How To: A Student’s Guide to Cooking on the Cheap
The biggest culture shock I got when first leaving home as a bright eyed, optimistic fresher wasn’t having to do my own washing, nor the sudden emancipation from my parents, no. It was the price of ham. Like, proper quality ham that isn’t formed into suspiciously neat rectangles or circles (or the hallmark of quality – rectangles with circular edges). Ham is expensive! And it doesn’t end there! Proper cheese that isn’t marketed as ‘cheddar-style’ cheese, fruit juice that isn’t from concentrate, and worst of all fresh meat – chicken breasts are how much? BUT WHERE’S THE REST OF THE CHICKEN? Luxuries like these don’t come cheap, and it’s no wonder so many students turn to things that can be put on toast – eating is an expensive habit.
I’m now in the 43rd year of my PhD, and living the student life for so long has taught me a few things about working to a tight budget. In this How To series, I hope to share some of this earned wisdom with you because budget living isn’t glamorous – but it doesn’t have to be ugly either. This week is my guide to cooking on the cheap.
There are two words you need to know when it comes to cooking on the cheap: batch cooking. This is your mantra to eating cheap. Cooking meals en masse to feed you over the next few weeks is a game changer – not only is it wallet-friendly, but the convenience of fishing a homemade meal out of the freezer when you can’t be bothered to get dressed/are hungover is pretty great.
Before leaping face first in to batch cooking though, a rigorous mental preparation is required. Much like attaining nirvana in Buddhism or a first in a last-minute essay, batch cooking requires a certain stillness of mind – your inner chef’s chi if you will. First, you must find a batch cook friendly recipe. Bolognese, chili, curry, and soups are good batch cook fodder – they’re low maintenance, can be portioned up, and freeze with the greatest of ease. If you’re a vegetarian or a vegetarian sympathizer then meals like these will cost you next to nothing. Tray bake dishes like lasagna and moussaka are also options for an intermediate batch cooker, but keep it simple to start with.

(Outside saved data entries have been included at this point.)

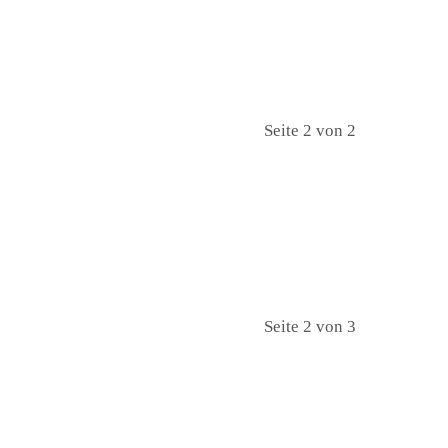
Seite 2 von 2
Seite 2 von 3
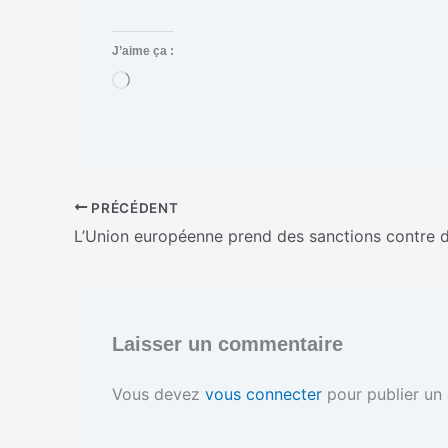
J’aime ça :
C
h
a
r
g
e
m
PRÉCÉDENT
e
n
t
…
Laisser un commentaire
Vous devez
vous connecter
pour publier un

The second step to successful batch cooking is the acquisition of appropriate goods at an affordable locale. So you know, go shopping. Lidl and Aldi are like bloody cathedrals to the batch cookist, so get yourself down to your local chapter and put some time in. You could also try a smaller parish churches like butchers and market stalls if that’s your thing. Try shopping at these places towards the end of the working day for good deals.
Having achieved these steps, you are now ready for kitchen preparation. Ensure you are well equipped with the right cooking apparatus. A big old pan is a requirement, as is the freezer space and Tupperware to store the fruits of your labour. With these steps in hand, you have achieved the correct state of mind to begin batch cooking. From here you need only to go forth and cook. Best get going then.